Othman AR 1 , Abdullah N 2 , Ahmad S 3 , Ismail IS 4 , Zakaria MP 5

Affiliations 

  • 1 Laboratory of Natural Product, Institute Bioscience, Universiti Putra Malaysia, 43400 Serdang, Selangor, Darul Ehsan, Malaysia. ahmadrazi85@gmail.com
  • 2 Department of Biochemistry, Faculty of Biotechnology and Biomolecular Sciences, Universiti Putra Malaysia, 43400 Serdang, Selangor, Darul Ehsan, Malaysia. norhani@upm.edu.my
  • 3 Department of Biochemistry, Faculty of Biotechnology and Biomolecular Sciences, Universiti Putra Malaysia, 43400 Serdang, Selangor, Darul Ehsan, Malaysia. syahida@upm.edu.my
  • 4 Laboratory of Natural Product, Institute Bioscience, Universiti Putra Malaysia, 43400 Serdang, Selangor, Darul Ehsan, Malaysia. safinar@upm.edu.my
  • 5 Department of Environmental Sciences, Faculty of Environmental Studies, Universiti Putra Malaysia, 43400 UPM Serdang, Selangor, Darul Ehsan, Malaysia. mpauzi@upm.edu.my
BMC Complement Altern Med, 2015;15:11.
PMID: 25652309 DOI: 10.1186/s12906-015-0528-4

Abstract

BACKGROUND: The Jatropha curcas plant or locally known as "Pokok Jarak" has been widely used in traditional medical applications.
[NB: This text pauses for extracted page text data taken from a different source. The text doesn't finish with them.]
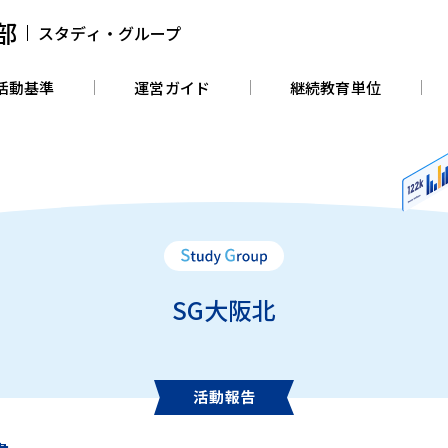
部
スタディ・グループ
活動基準
運営ガイド
継続教育単位
SG大阪北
This plant is used to treat various conditions such as arthritis, gout, jaundice, wound and inflammation. However, the nature of compounds involved has not been well documented. Hence, this study was conducted to investigate the anti-inflammatory activity of different parts of J. curcas plant and to identify the active compounds involved.
METHODS: In this study, methanol (80%) extraction of four different parts (leaves, fruits, stem and root) of J. curcas plant was carried out. Phenolic content of each part was determined by using Folin-Ciocalteau reagent. Gallic acid was used as the phenol standard. Each plant part was screened for anti-inflammatory activity using cultured macrophage RAW 264.7 cells. The active plant part was then partitioned with hexane, chloroform, ethyl acetate and water. Each partition was again screened for anti-inflammatory activity. The active partition was then fractionated using an open column chromatography system. Single spots isolated from column chromatography were assayed for anti-inflammatory and cytotoxicity activities. Spots that showed activity were subjected to gas chromatography mass spectrophotometry (GC-MS) analysis for identification of active metabolites.
RESULTS: The hexane partition from root extract showed the highest anti-inflammatory activity. However, it also showed high cytotoxicity towards RAW 264.7 cells at 1 mg/mL. Fractionation process using column chromatography showed five spots. Two spots labeled as H-4 and H-5 possessed anti-inflammatory activity, without cytotoxicity activity. Analysis of both spots by GC-MS showed the presence of hexadecanoic acid methyl ester, octadecanoic acid methyl ester and octadecanoic acid.
CONCLUSION: This finding suggests that hexadecanoic acid methyl ester, octadecanoic acid methyl ester and octadecanoic acid could be responsible for the anti-inflammatory activity of the J. curcas root extract.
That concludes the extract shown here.